Sam Rainsy, head of the Cambodia National Rescue Party (CNRP), is seen as the main challenger to strongman Prime Minister Hun Sen, who has ruled Cambodia for nearly three decades.
A deal between the two rivals on Tuesday saw the CNRP end a boycott of parliament triggered by last July's disputed election.
The opposition accused Hun Sen's Cambodian People's Party of stealing the election by rigging ballots.
Rainsy was removed from the electoral register months before that election because of criminal convictions that were later pardoned.
Analysts said his removal reflected Hun Sen's concern at the opposition's rising popularity.
Rainsy will replace a CNRP lawmaker who has stood down, a party spokesman told AFP, adding the party would finalise his application to become a lawmaker by the end of Thursday.
The National Election Committee (NEC) said the switch was legal as Rainsy had been re-registered on the voter list, and the party's reserve candidates in the constituency where the CNRP lawmaker had stepped down had all resigned.
"The main condition is that he has to be on the voter list, and he has already registered on the voter list.
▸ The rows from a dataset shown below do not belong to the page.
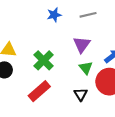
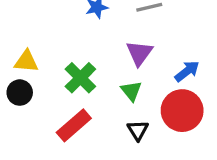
green triangle: (86, 68) -> (131, 91), moved

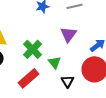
green triangle: (131, 91) -> (54, 62), moved

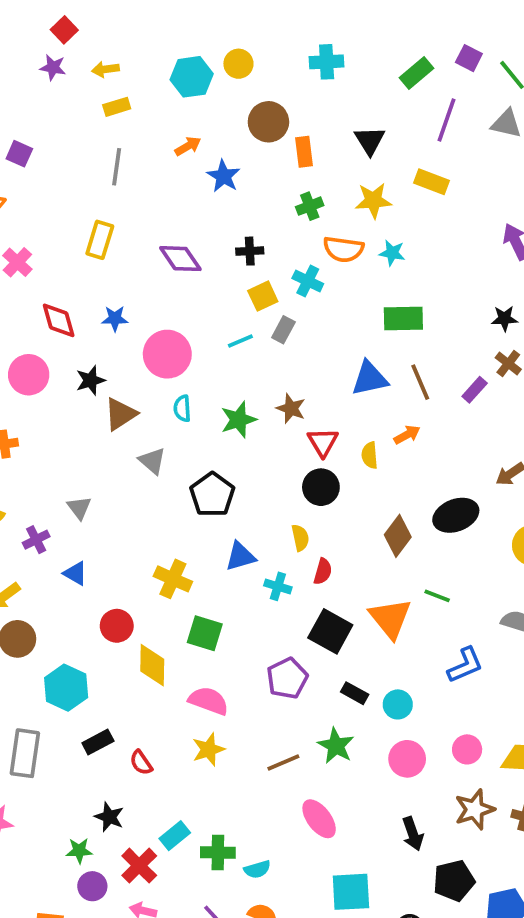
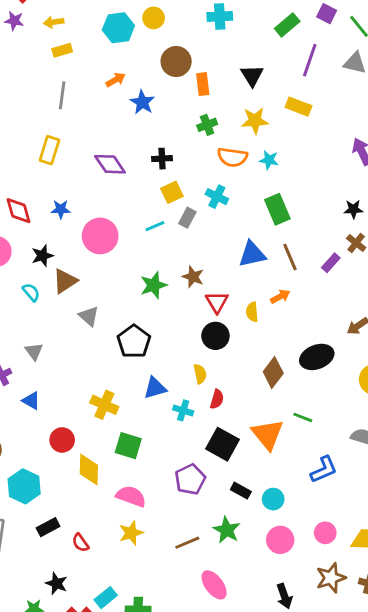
cyan cross: (308, 281) -> (217, 197), moved
green rectangle: (403, 319) -> (277, 209), turned 68
cyan semicircle: (182, 408) -> (31, 292), moved, turned 144

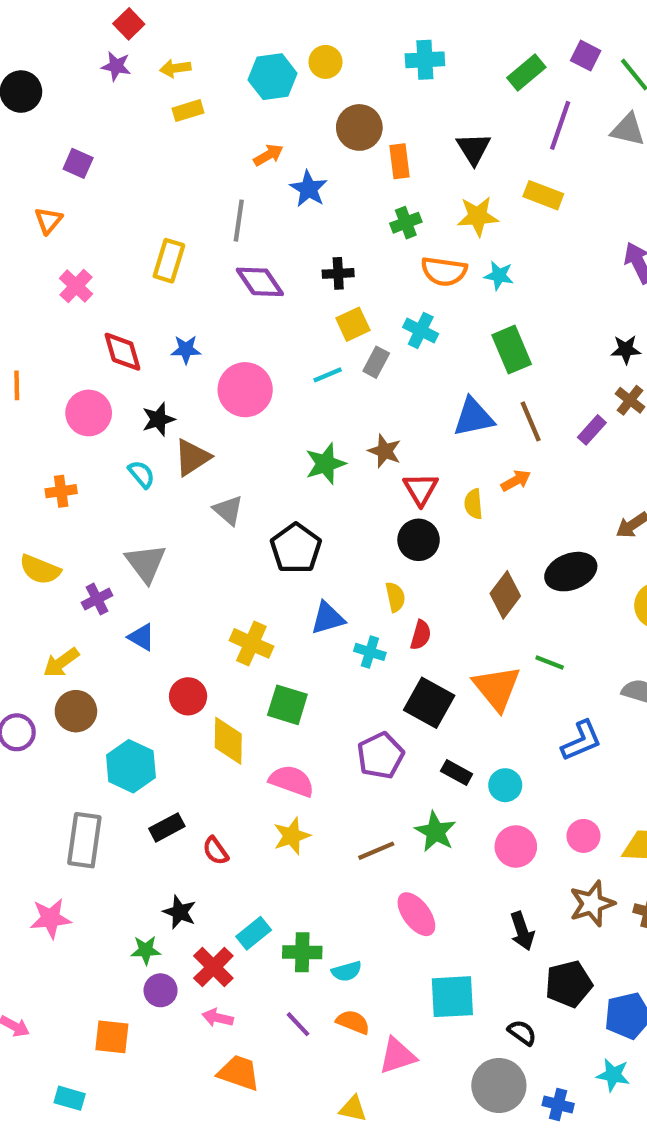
gray line: (62, 95) -> (239, 221), moved
gray triangle: (34, 351) -> (146, 563), size x1.5

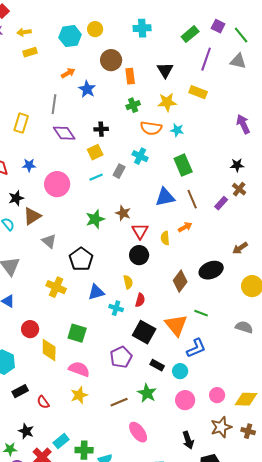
yellow square: (353, 324) -> (95, 152), moved
yellow cross: (251, 643) -> (56, 287), moved
blue L-shape: (581, 741) -> (196, 348), moved

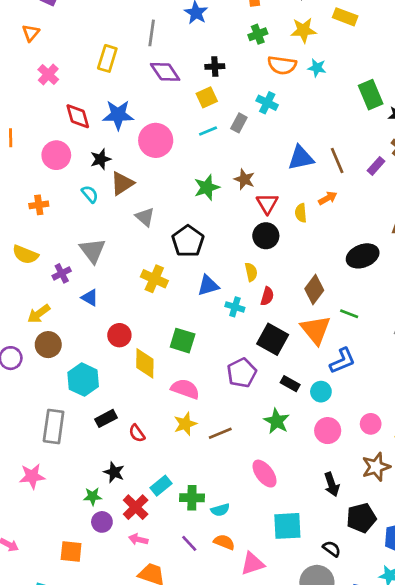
blue star: (29, 165) -> (118, 115), size x1.6
green rectangle: (183, 165) -> (371, 95), moved
brown diamond: (180, 281) -> (314, 290), moved
brown line: (119, 402) -> (220, 433), moved

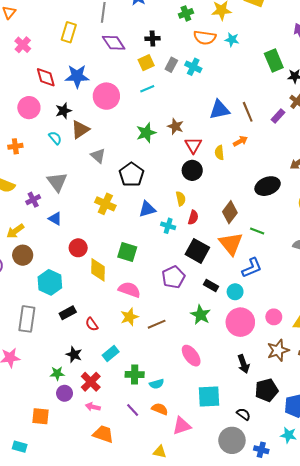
gray rectangle: (239, 123) -> (171, 65), moved
pink circle: (328, 431) -> (240, 322), size x1.4
cyan rectangle: (161, 486) -> (111, 354), moved

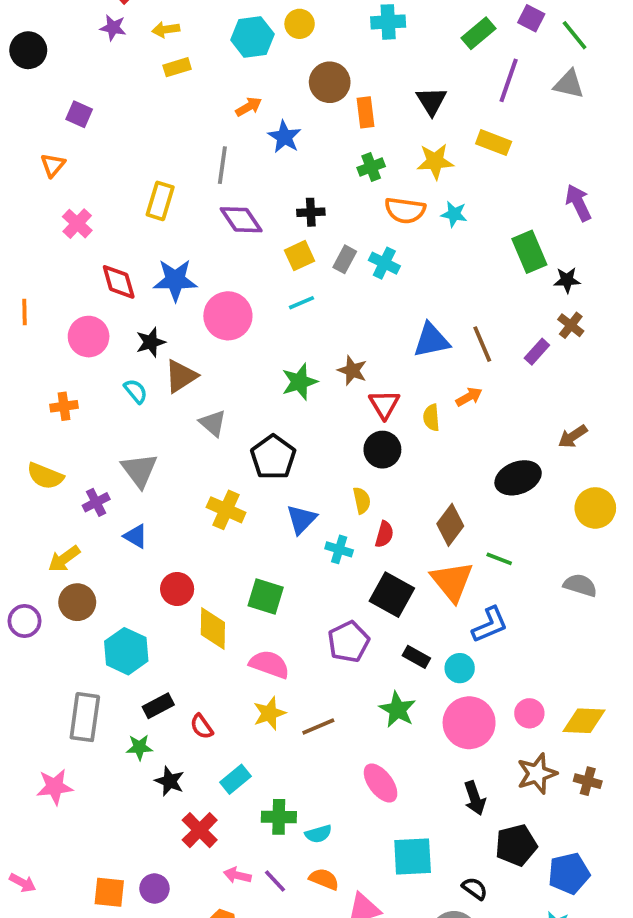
blue triangle: (147, 209) -> (301, 519), turned -30
green star: (57, 373) -> (139, 747), moved
purple circle: (65, 393) -> (154, 889), moved
pink arrow: (93, 407) -> (237, 875), moved

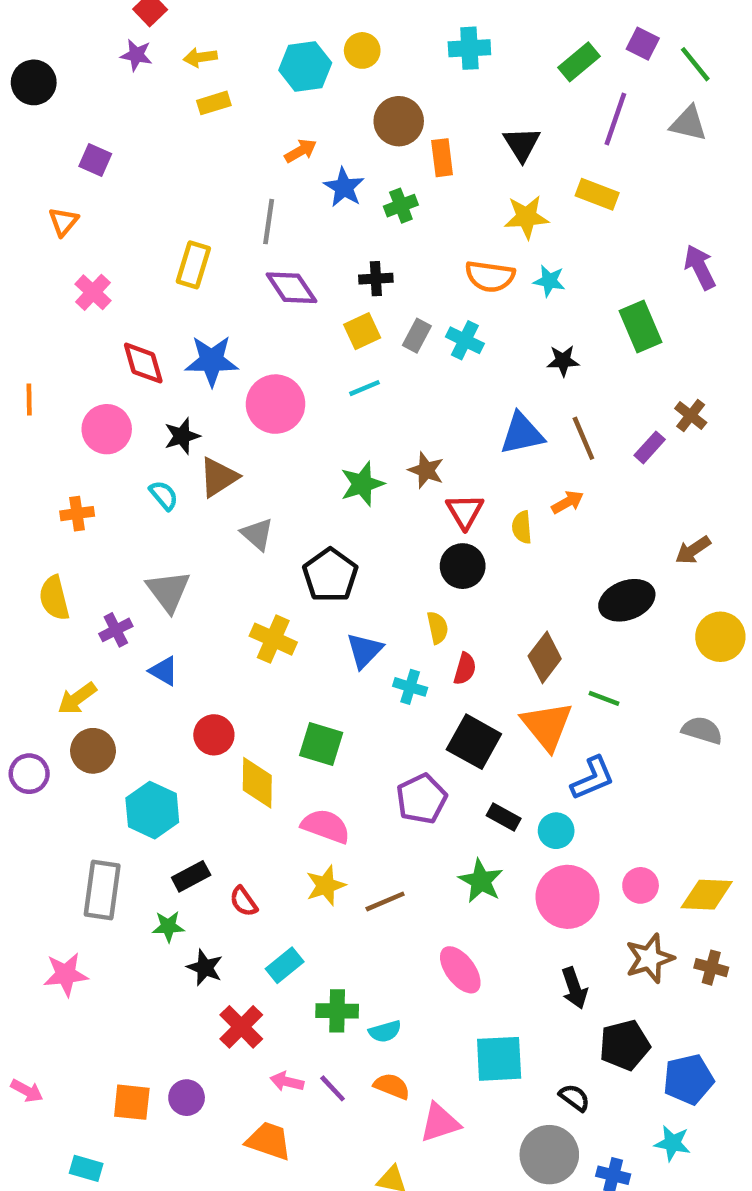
green cross: (371, 167) -> (401, 206), moved
black star: (567, 280) -> (563, 361), moved
yellow semicircle: (45, 476) -> (54, 598), turned 54

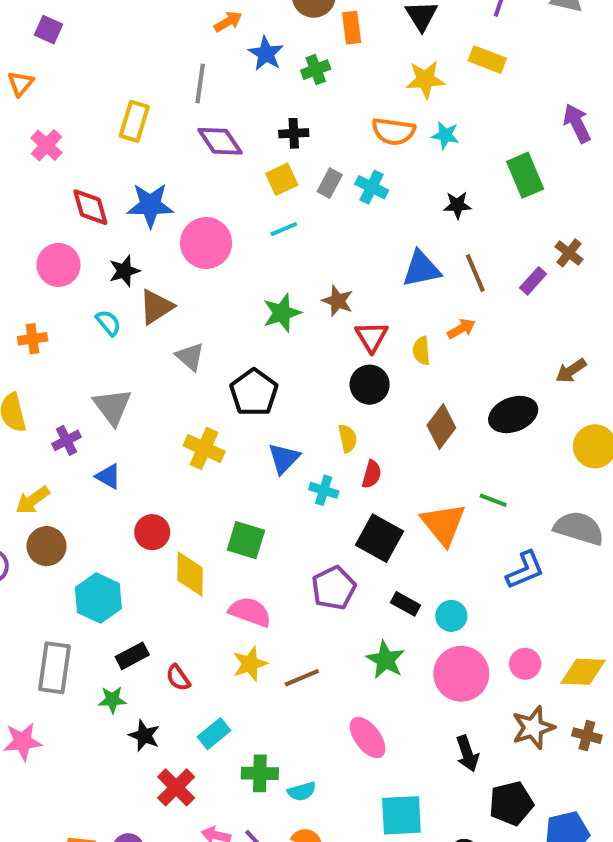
brown diamond: (545, 657) -> (441, 426), moved
gray semicircle: (702, 730) -> (579, 528), size x1.4
blue L-shape: (593, 778) -> (525, 570), moved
So there is no problem for him," secretary general of the NEC Tep Nytha said.
Until a surprise royal pardon just before the election, Rainsy had faced 11 years in jail if he returned to Cambodia for convictions -- in absentia -- of crimes he contends were politically motivated.
The pardon came too late for him to run for parliament.
After talks between Hun Sen and Rainsy on Tuesday, the CNRP agreed to end its boycott and take up its seats in the National Assembly in return for a promise of electoral reforms.
Their swearing-in ceremony could take place over coming days.
Hun Sen, 61, is regularly criticised by campaigners for ignoring human rights and stamping out dissent.
Despite securing victory at the disputed poll, the CPP lost 22 seats in a sign of falling support for the strongman -- a former Khmer Rouge cadre who has vowed to remain in power until he is 74.